溺愛診察室~一途な外科医に甘く迫られています~
すると話を聞いていたおばあちゃんは、歓喜の声を上げた。

「よかったじゃない、環奈。おばあちゃんいないし、ひとりでご飯は寂しいでしょ? ぜひ佐々木先生にご一緒してもらいなさい」

「いや、でも……」
佐々木君とはまだ再会して間もないし、いきなりふたりっきりで食事だなんて、ハードルが高すぎる。なによりどんな話をすればいいの?

それなのにおばあちゃんは、勝手に話しを進めていく。

「佐々木先生、よろしくお願いしますね」

「はい。食事の後はしっかりとご自宅までお送りしますので」

「まぁ、ありがとうございます」

えっと……これはもう断れない雰囲気だよね?

佐々木君はたじろぐ私の肩をポンと叩き、「急いで仕事を終わりにしてくるから待ってて」と言うと、病室を出ていった。

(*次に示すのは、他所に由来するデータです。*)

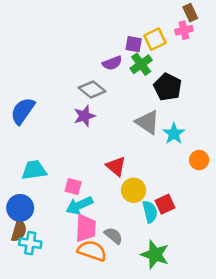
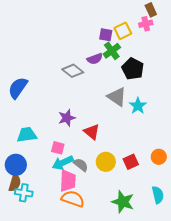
purple semicircle: (112, 63) -> (95, 59), moved
purple star: (84, 116) -> (67, 118), moved
orange circle: (199, 160) -> (159, 157), moved
yellow circle: (134, 190) -> (106, 162), moved
cyan semicircle: (150, 212) -> (158, 195), moved
gray semicircle: (113, 236) -> (81, 165), moved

そしておばあちゃんにも、「積もる話もあるでしょうし、楽しんできなさい」と言われ、私はそれ以上なにも言うことはできなくなった。


「なにが食べたい?」

「えっと……特に好き嫌いはないから、なんでも。佐々木君が食べたいものでいいよ」

あれから少しして、白衣を脱いだ佐々木君が病室に迎えに来てくれた。